• Data to use:

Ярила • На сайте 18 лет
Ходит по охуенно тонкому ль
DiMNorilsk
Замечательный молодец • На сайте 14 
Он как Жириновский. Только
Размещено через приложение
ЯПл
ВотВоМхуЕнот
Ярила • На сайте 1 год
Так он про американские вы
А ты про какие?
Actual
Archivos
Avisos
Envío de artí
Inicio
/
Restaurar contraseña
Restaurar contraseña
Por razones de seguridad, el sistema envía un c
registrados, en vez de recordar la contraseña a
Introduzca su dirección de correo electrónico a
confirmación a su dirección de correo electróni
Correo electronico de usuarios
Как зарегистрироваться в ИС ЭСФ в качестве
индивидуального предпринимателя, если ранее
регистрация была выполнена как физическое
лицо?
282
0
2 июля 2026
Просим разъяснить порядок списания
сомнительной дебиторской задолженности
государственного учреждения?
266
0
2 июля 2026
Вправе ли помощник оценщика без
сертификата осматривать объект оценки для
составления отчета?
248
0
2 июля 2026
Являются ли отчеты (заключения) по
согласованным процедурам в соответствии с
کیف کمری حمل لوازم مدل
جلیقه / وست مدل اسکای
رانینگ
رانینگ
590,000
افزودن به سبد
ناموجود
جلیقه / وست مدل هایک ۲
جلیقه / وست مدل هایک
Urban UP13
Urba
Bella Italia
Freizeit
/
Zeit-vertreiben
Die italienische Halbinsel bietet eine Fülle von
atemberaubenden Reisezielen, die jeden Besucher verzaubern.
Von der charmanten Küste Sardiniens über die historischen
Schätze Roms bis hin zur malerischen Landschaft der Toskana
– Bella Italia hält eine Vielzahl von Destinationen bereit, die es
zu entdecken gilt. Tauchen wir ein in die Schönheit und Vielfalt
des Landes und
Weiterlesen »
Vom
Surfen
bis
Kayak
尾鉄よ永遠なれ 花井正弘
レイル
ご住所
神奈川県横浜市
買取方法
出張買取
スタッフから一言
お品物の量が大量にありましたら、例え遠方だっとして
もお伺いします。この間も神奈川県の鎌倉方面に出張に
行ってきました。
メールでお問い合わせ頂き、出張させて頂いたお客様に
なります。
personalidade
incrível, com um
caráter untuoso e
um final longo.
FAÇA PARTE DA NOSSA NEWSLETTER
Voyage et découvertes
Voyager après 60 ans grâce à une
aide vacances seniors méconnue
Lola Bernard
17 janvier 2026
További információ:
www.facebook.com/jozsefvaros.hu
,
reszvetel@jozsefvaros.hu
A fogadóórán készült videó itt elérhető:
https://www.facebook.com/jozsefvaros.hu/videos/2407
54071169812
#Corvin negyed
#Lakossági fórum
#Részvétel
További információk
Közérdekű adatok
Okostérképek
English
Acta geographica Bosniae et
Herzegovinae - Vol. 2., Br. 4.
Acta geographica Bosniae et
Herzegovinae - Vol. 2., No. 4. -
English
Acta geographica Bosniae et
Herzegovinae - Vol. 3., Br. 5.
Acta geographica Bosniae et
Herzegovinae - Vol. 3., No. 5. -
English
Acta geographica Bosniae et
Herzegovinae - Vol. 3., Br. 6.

• What you have to do:
Your answer must consist solely of the lines from the top of the entries above through the line containing "Zeit-vertreiben", copied exactly, both ends included.

• Answer:
Ярила • На сайте 18 лет
Ходит по охуенно тонкому ль
DiMNorilsk
Замечательный молодец • На сайте 14 
Он как Жириновский. Только
Размещено через приложение
ЯПл
ВотВоМхуЕнот
Ярила • На сайте 1 год
Так он про американские вы
А ты про какие?
Actual
Archivos
Avisos
Envío de artí
Inicio
/
Restaurar contraseña
Restaurar contraseña
Por razones de seguridad, el sistema envía un c
registrados, en vez de recordar la contraseña a
Introduzca su dirección de correo electrónico a
confirmación a su dirección de correo electróni
Correo electronico de usuarios
Как зарегистрироваться в ИС ЭСФ в качестве
индивидуального предпринимателя, если ранее
регистрация была выполнена как физическое
лицо?
282
0
2 июля 2026
Просим разъяснить порядок списания
сомнительной дебиторской задолженности
государственного учреждения?
266
0
2 июля 2026
Вправе ли помощник оценщика без
сертификата осматривать объект оценки для
составления отчета?
248
0
2 июля 2026
Являются ли отчеты (заключения) по
согласованным процедурам в соответствии с
کیف کمری حمل لوازم مدل
جلیقه / وست مدل اسکای
رانینگ
رانینگ
590,000
افزودن به سبد
ناموجود
جلیقه / وست مدل هایک ۲
جلیقه / وست مدل هایک
Urban UP13
Urba
Bella Italia
Freizeit
/
Zeit-vertreiben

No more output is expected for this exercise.